Hast du schon mal jemanden beobachtet, der eine spannende Geschichte liest? Wie sein Blick starr wird, seine Atmung sich verändert. Er unempfindlich wird für die Geräusche um ihn herum? Wie er die Zeit vergisst. Umblättert weiterliest. Wie eine leichte Rötung sich in seinem Gesicht zeigt ...
Das alles sind Anzeichen einer Trance, einer tiefen Konzentration, bei der die Aufmerksamkeit immer mehr nach Innen geht. Auf die Bilder, die vor dem Inneren Auge entstehen. Das kann so lebendig sein, dass sich sogar der Blutdruck, die Herztätigkeit und die Zellfunktion verändern.
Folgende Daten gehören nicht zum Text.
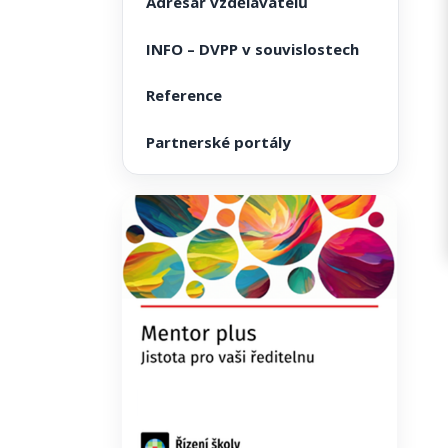
Adresář vzdělavatelů
INFO – DVPP v souvislostech
Reference
Partnerské portály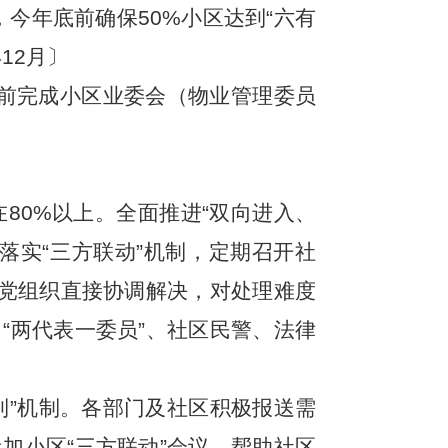
，今年底前确保50%小区达到“六有
12月〕
前完成小区业委会（物业管理委员
80%以上。全面推进“双向进入、
落实“三方联动”机制，定期召开社
区党组织直接协调解决，对处理难度
“两代表一委员”、社区民警、法律
到”机制。各部门及社区积极报送需
加小区“三方联动”会议，帮助社区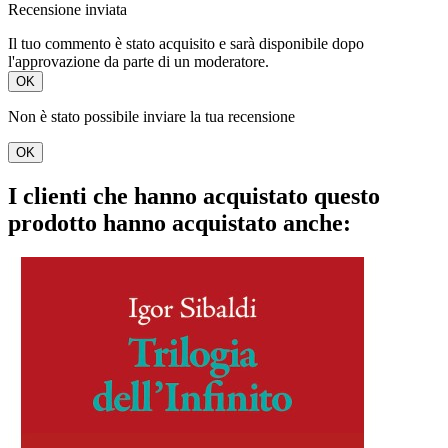
Recensione inviata
Il tuo commento è stato acquisito e sarà disponibile dopo
l'approvazione da parte di un moderatore.
OK
Non è stato possibile inviare la tua recensione
OK
I clienti che hanno acquistato questo
prodotto hanno acquistato anche: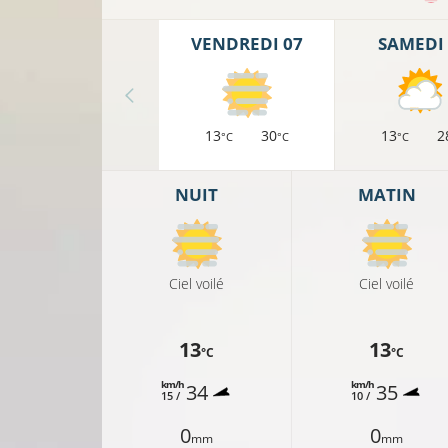
VENDREDI 07
SAMEDI 
13
30
13
2
°C
°C
°C
NUIT
MATIN
Ciel voilé
Ciel voilé
13
13
°C
°C
km/h
km/h
34
35
15 /
10 /
0
0
mm
mm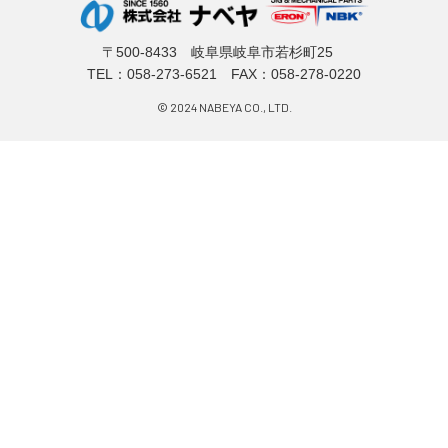
〒500-8433 岐阜県岐阜市若杉町25
TEL：
058-273-6521
FAX：058-278-0220
© 2024 NABEYA CO., LTD.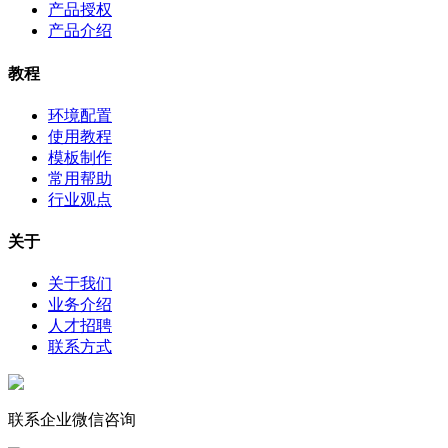
产品授权
产品介绍
教程
环境配置
使用教程
模板制作
常用帮助
行业观点
关于
关于我们
业务介绍
人才招聘
联系方式
联系企业微信咨询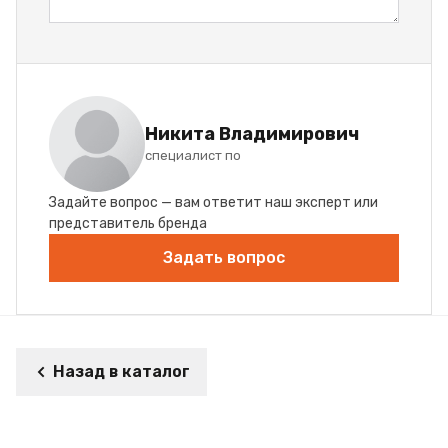
Никита Владимирович
специалист по
Задайте вопрос — вам ответит наш эксперт или
представитель бренда
Задать вопрос
Назад в каталог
Und wie schafft man das, seinen Leser, seine Leserin so hineinzuziehen in eine Geschichte? - Trance ist eigentlich ein Alltagsphänomen. Jeder Mensch hat mehrere kleinere oder größere Trancen im Verlauf eines Tages. Wenn du jemanden siehst, der "abwesend" aus dem Fenster starrt, dann ist er psychologisch gesehen in einer Trance. Wenn jemand gebannt zuhört und an den Lippen und Augen seines Gegenübers hängt. Oder Verliebte, die "nur Augen füreinander" haben - erleben gerade eine kleine Trance.
Um eine Trance hervorzurufen braucht man in erster Linie Verwirrung. Etwas, das nicht stimmt, nicht so ist, wie erwartet, fesselt unsere Aufmerksamkeit unwillkürlich. Das sind Mikrotrancen. Meist klärt sich die Ursache der Verwirrung schnell oder wir stellen fest, dass es nichts ist, das uns sonderlich interessiert, und schon ist unsere Aufmerksamkeit weiter gewandert. -
Um eine richtig schöne tiefe Trance zu erreichen, das heißt deinen Leser oder deine Leserin ganz in deinen Bann zu ziehen, brauchst du also ein zweites Element: es muss ihn oder sie persönlich betreffen, dann ist die Verwirrung eine, die sie auflösen möchten, weil es eben etwas mit ihnen zu tun hat.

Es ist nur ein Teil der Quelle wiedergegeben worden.